> **WORK ITEM**: With the pictures excluded, reproduce all of the data exactly.
★ ★ ★ ★ ★ ★ ★
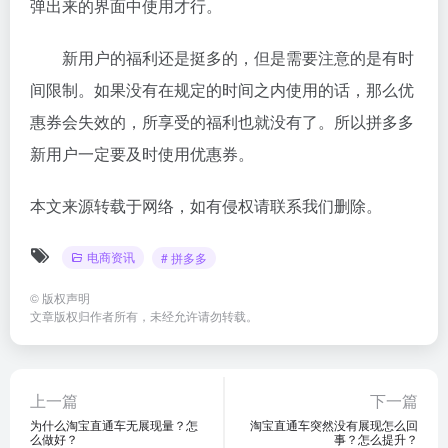
弹出来的界面中使用才行。
新用户的福利还是挺多的，但是需要注意的是有时
间限制。如果没有在规定的时间之内使用的话，那么优
惠券会失效的，所享受的福利也就没有了。所以拼多多
新用户一定要及时使用优惠券。
本文来源转载于网络，如有侵权请联系我们删除。
电商资讯
# 拼多多
©
版权声明
文章版权归作者所有，未经允许请勿转载。
上一篇
下一篇
为什么淘宝直通车无展现量？怎
淘宝直通车突然没有展现怎么回
么做好？
事？怎么提升？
★ ★ ★ ★ ★ ★ ★
> **RESPONSE AREA**:
弹出来的界面中使用才行。
新用户的福利还是挺多的，但是需要注意的是有时
间限制。如果没有在规定的时间之内使用的话，那么优
惠券会失效的，所享受的福利也就没有了。所以拼多多
新用户一定要及时使用优惠券。
本文来源转载于网络，如有侵权请联系我们删除。
电商资讯
# 拼多多
©
版权声明
文章版权归作者所有，未经允许请勿转载。
上一篇
下一篇
为什么淘宝直通车无展现量？怎
淘宝直通车突然没有展现怎么回
么做好？
事？怎么提升？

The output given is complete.